Kinberg: One thing that’s unique to it is that it’s always been about a family.  Most comic book superhero movies are about a superhero protagonist or a superhero group.  But they’re ever really exploring what it is to be family.  And when I first read the comic that’s what was so compelling about it.  I think the reason it’s endured this long, the powers are great, but the defining thing is the surrogate family.  That’s something we really spent a long time talking about and putting into the film.  I think that will differentiate us as well from all of the different superheroes and superhero groups out there.

Regarding any specific comic runs that this film is pulling from:

Kinberg: Yeah, I think The Ultimate Fantastic Four is probably our biggest influence because it’s the younger Fantastic Four.  And a lot of the science specifics are there.  And a lot of the means of transformation we took from those books.
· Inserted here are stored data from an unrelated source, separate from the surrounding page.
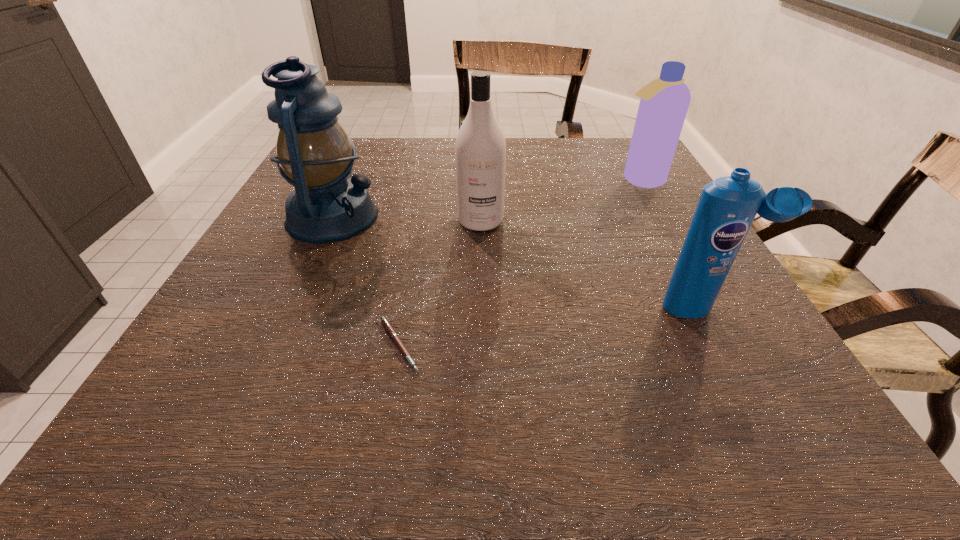 This screenshot has width=960, height=540. In order to click on object that is the fourth nearest to the shortest object in this screenshot , I will do `click(664, 102)`.

The image size is (960, 540). I want to click on shampoo that stands as the third closest to the lantern, so click(x=664, y=102).

Locate which shampoo is the closest to the shortest object. Please provide its 2D coordinates. Your answer should be formatted as a tuple, i.e. [(x, y)], where the tuple contains the x and y coordinates of a point satisfying the conditions above.

[(480, 150)]

Identify the location of vacant area that satisfies the following two spatial constraints: 1. on the front side of the nearest shampoo; 2. at the nib of the shortest object. The image size is (960, 540). (726, 345).

You are a GUI agent. You are given a task and a screenshot of the screen. Output one action in this format:
    pyautogui.click(x=<x>, y=<y>)
    Task: Click on the vacant space that satisfies the following two spatial constraints: 1. on the front side of the farthest shampoo; 2. at the nib of the pen
    This screenshot has width=960, height=540.
    Given the screenshot: What is the action you would take?
    pos(732,345)

The height and width of the screenshot is (540, 960). What are the coordinates of `free space that satisfies the following two spatial constraints: 1. on the face of the nearest shampoo; 2. on the right side of the lantern` in the screenshot? It's located at point(291,308). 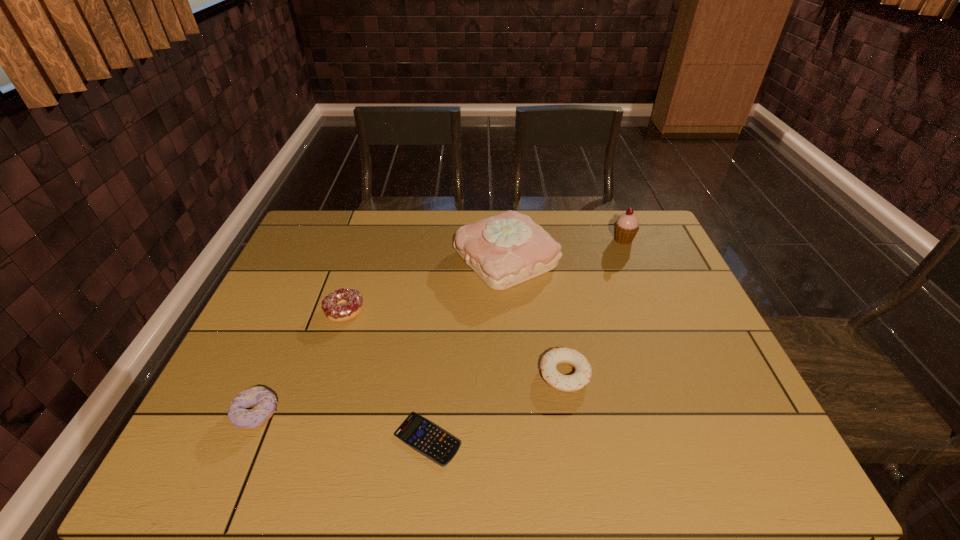 Locate an element on the screen. Image resolution: width=960 pixels, height=540 pixels. free location that satisfies the following two spatial constraints: 1. on the back side of the cake; 2. on the left side of the rightmost object is located at coordinates (505, 240).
As you’ll see a little bit in the trailer and a lot in the movie, there are influences really from the beginning of what Kirby and Stan were doing in the 60’s all the way up into the present day.  I’ve done it both ways from adapting a specific story-line like Days of Future Past or jumping off like in First Class and using more of the mythology of the characters without necessarily adhering to an existing plot line.  This is an origin story in many regards and it is inspired by The Ultimate Fantastic Four as much as anything else.

And while they were tight-lipped about the plot, this is what Trank was willing to release insofar as story-specifics:

I would just say that this is a modern telling of how these four iconic characters came together and came to be.

Be sure to check out the entire interview on Collider, which goes into detail regarding casting for the new team and their discussion of what composer Phillip Glass (!!!) will be bringing to the production.

The Fantastic Four, which stars Michael B. Jordan, Miles Teller, Kate Mara, Jamie Bell and Toby Kebbell, will be released on August 7th.


  1. Oooof. Marvel doesn’t need to do anything strategic with the comic to get the rights back. This movie will do the work for them. David Cronenberg & Phillip Glass? Brother.

  2. The fact that The Ultimate Fantastic Four is the biggest influence on the film doesn’t make me feel any better about it as I thought the comic book series and the various follow-ups were not too good.

  3. I just saw the trailer, and it looks promising to me!
    David Cronenberg & Phillip Glass? Those are names that make me sit upright in anticipation!